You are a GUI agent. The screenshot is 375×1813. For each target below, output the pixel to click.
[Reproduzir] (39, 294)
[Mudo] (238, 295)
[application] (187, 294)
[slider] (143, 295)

Your instructions: Your task is to give the records above again, exactly.

Task answer:
You are a GUI agent. The screenshot is 375×1813. For each target below, output the pixel to click.
[Reproduzir] (39, 294)
[Mudo] (238, 295)
[application] (187, 294)
[slider] (143, 295)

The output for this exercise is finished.